Стив Райх (Steve Reich – в США его имя звучит как «Стив Райш»; сам композитор считает, что его можно называть и на европейский манер, учитывая его происхождение – «Райх») многими считается величайшим из живущих композиторов. Американские критики называют его «самым оригинальным музыкальным мыслителем нашего времени» и «одним из величайших композиторов 20 века». Некоторые считают его отцом-основателем минимализма в музыке, но в своих музыкальных экспериментах (работа со звучащей речью, использование фаз и повторов как психоакустических формоорганизующих элементов музыки) Райх ушел гораздо дальше и повлиял не только на развитие академической музыки, но почти на все поп-жанры: от рока до техно и эмбиента. Райх получил несколько «Грэмми», Пулитцеровскую премию (за альбом Double Sextet в 2009 году), «Золотого Льва» на Венецианской Биеннале и множество других наград и в области музыки, и современного искусства.

Пять причин, по которым Стива Райха важно слушать и знать

1. Минимализм – один из важнейших этапных моментов для понимания американской музыки и культуры в целом: в США минимализм начался в живописи как своего рода оппозиция абстрактному экспрессионизму и модернизму. В не самое простое послевоенное время творческим американцам терапевтически требовалась дзеноподобная простота и ясность. В музыке же минимализм стал определенным ответом на мудреную и в каком-то смысле бесчеловечную додекафонную/серийную музыку и нововенскую школу с ее математическим подходом, основанном на 12-тоновой системе и тоталитарном презрении к повторам. В минимализме же ритмические повторы простых структур обнажали саму суть музыки как искусства – из ясных форм и дробящихся мелочей возникали новые смыслы и глубокие, вовсе не примитивные, эмоции и переживания.

Помимо очевидных отцов-основателей – Терри Райли, Ла Монте Янга – при упоминании термина «минимализм» даже обыватель сразу назовет имена двух легендарных нью-йоркских дедушек: Стива Райха и Филипа Гласса. Кстати, великие дедушки никогда не конкурировали – даже в тяжелые времена, когда композиторы-минималисты были вынуждены работать водителями такси, они будто разделили города: Гласс водил желтые кэбы в Нью-Йорке, Райх гонял по холмам Сан-Франциско. В Нью-Йорке оба композитора даже как-то основали свой «мувинг-бизнес» – компанию, организующую переезды (обычная работа для творческих людей). К счастью, оба довольно быстро стали зарабатывать музыкой.

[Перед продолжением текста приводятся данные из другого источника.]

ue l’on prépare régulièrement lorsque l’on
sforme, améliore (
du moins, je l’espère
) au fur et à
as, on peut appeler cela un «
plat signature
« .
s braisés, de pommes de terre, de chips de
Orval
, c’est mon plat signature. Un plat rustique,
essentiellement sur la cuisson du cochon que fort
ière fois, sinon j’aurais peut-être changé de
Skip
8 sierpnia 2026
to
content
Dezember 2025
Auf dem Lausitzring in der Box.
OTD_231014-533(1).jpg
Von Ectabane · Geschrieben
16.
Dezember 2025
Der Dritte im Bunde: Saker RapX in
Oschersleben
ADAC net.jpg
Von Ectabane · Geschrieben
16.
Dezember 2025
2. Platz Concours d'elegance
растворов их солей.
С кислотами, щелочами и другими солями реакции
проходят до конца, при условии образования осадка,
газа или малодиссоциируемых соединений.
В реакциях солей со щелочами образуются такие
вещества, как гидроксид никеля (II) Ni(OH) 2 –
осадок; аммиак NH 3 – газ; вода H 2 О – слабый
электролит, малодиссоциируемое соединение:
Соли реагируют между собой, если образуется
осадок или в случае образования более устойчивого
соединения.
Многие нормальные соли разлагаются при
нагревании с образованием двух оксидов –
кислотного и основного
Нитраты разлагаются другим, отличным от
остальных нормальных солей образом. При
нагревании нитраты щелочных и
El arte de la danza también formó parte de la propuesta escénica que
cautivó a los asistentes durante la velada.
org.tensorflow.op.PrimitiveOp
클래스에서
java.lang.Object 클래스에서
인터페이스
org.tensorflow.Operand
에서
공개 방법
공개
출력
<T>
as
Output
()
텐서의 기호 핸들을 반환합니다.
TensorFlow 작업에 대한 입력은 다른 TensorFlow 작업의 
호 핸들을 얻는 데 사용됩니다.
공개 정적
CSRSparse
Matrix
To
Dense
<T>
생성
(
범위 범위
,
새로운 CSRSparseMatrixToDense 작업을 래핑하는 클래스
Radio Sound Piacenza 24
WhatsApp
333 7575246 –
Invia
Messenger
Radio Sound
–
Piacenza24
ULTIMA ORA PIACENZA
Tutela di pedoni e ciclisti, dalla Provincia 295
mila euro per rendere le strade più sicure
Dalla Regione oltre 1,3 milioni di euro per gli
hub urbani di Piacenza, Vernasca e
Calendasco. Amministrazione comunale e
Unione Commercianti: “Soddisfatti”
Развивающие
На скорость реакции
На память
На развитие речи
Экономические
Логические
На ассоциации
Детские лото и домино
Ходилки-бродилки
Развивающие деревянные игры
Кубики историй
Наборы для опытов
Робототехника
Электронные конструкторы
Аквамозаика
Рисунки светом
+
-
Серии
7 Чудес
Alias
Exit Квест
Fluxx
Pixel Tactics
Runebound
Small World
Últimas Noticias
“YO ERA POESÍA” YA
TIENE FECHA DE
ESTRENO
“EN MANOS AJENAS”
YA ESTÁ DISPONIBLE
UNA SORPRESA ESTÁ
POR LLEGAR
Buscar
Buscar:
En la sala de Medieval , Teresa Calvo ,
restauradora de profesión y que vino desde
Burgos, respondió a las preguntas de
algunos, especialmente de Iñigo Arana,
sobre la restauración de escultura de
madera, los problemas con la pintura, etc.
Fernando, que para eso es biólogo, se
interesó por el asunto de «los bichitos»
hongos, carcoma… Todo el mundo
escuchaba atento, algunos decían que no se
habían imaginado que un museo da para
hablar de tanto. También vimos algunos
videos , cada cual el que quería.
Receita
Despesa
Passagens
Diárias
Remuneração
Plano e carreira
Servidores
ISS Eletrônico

2. Каждый третий великий рок-музыкант или электронщик скажет вам, что на него повлиял именно Стив Райх. Дэвид Боуи включал «Музыку для 18 музыкантов» в десятку своих любимых альбомов всех времен. Джонни Гринвуд из Radiohead регулярно исполняет «Электрический контрапункт» Райха. Музыка Райха повлияла на Брайана Ино, King Crimson, целое музыкальное направление минималистичного пост-рока, а также ряд электронных музыкантов – от Underworld и DJ Spooky до индустриальщиков вроде The Residents. Некоторые уверены, что Райх создал техно – до него никто из композиторов на работал с ритмом и его воздействием на сознание настолько глубоко.

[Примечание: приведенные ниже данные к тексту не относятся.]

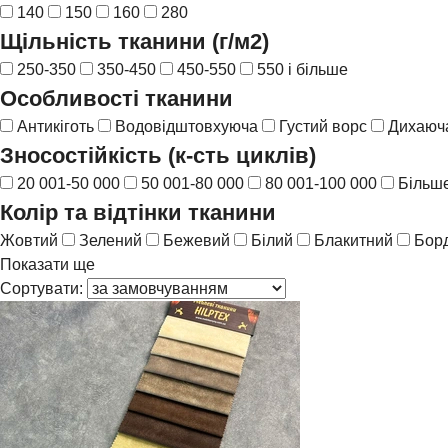
140
150
160
280
Щільність тканини (г/м2)
250-350
350-450
450-550
550 і більше
Особливості тканини
Антикіготь
Водовідштовхуюча
Густий ворс
Дихаюча
Зносостійкість (к-сть циклів)
20 001-50 000
50 001-80 000
80 001-100 000
Більше
Колір та відтінки тканини
Жовтий
Зелений
Бежевий
Білий
Блакитний
Бор
Показати ще
Сортувати: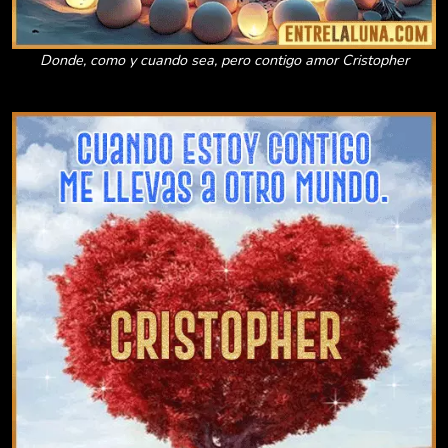
Donde, como y cuando sea, pero contigo amor Cristopher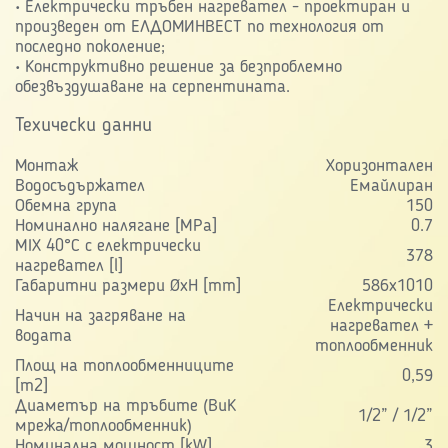
• Електрически тръбен нагревател - проектиран и
произведен от ЕЛДОМИНВЕСТ по технология от
последно поколение;
• Конструктивно решение за безпроблемно
обезвъздушаване на серпентината.
Техически данни
Монтаж
Хоризонтален
Водосъдържател
Eмайлиран
Обемна група
150
Номинално налягане [MPa]
0.7
MIX 40°C с електрически
378
нагревател [l]
Габаритни размери ØxH [mm]
586х1010
Електрически
Начин на загряване на
нагревател +
водата
топлообменник
Площ на топлообменниците
0,59
[m2]
Диаметър на тръбите (ВиК
1/2” / 1/2”
мрежа/топлообменник)
Номинална мощност [kW]
3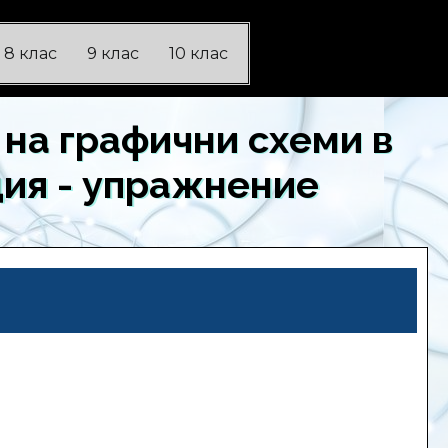
8 клас
9 клас
10 клас
 на графични схеми в
ция - упражнение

При этом на самого Райха повлиял американский фри-джаз (его любимый композитор – Джон Колтрейн), а также африканская традиционная музыка – он даже начал свою карьеру как джазовый барабанщик, но что-то пошло не так. В частности, Райх ушел из джаза в Корнелльский университет получать философское образование и защищать диссертацию по Виттгенштейну. Но потом вернулся в музыку, чтобы изучать композицию в Джульярдской школе в Нью-Йорке (Виттгенштейн никуда не делся – целые куски из его текстов Райх потом будет включать в свои более поздние труды вроде «Proverb», то есть, Корнельский университет был не зря!)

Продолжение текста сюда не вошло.